I saw that there is an instrument known as the 'Superbone'. With the slide of a trombone and additional valves like a trumpet, you'd think you would have the best of both worlds. So why is this instrument not used very much?
Let me offer some alternate perspective besides the tuning issue referred to in the other answer.
- They're awkward to hold. The situation when operating the valves with your left hand is worse than a bass trombone: there's about the same (or more) mass in the valve section, and there are fewer points of contact for you to support the instrument.
- They're expensive and uncommon, which makes it difficult for folks to start playing them. Only a couple serious instrument companies (Holton and Conn) made them, neither in quantity, and no such companies produce them today as far as I'm aware. Used models from Holton and Conn still sell for fairly high prices today - $3,600 for this example or $4,000 for this one, for instance. Even copies by less-trusted manufacturers are already somewhat expensive: $1000 for this example, which I wouldn't recommend buying unless you have a thousand dollars to throw away.

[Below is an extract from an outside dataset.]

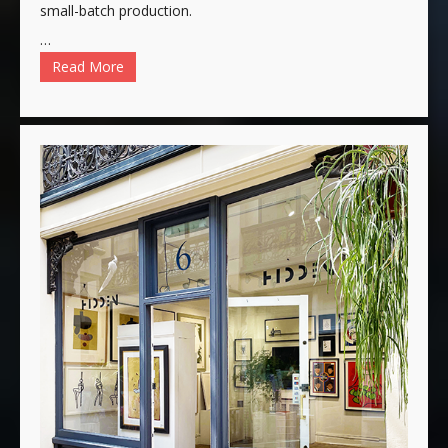
small-batch production.
…
Read More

Most trombonists would have started on a slide trombone. With which, like the violin family and voices, can play in any temperament, not only 12tet. This won't happen with a valve trombone, using the valves.
I've played with several valve trombonists, and the main reason they used them was physical problems - bad shoulders, elbows, wrists - probably from playing slide trombones for years. Decent quality valve trombones don't come cheap.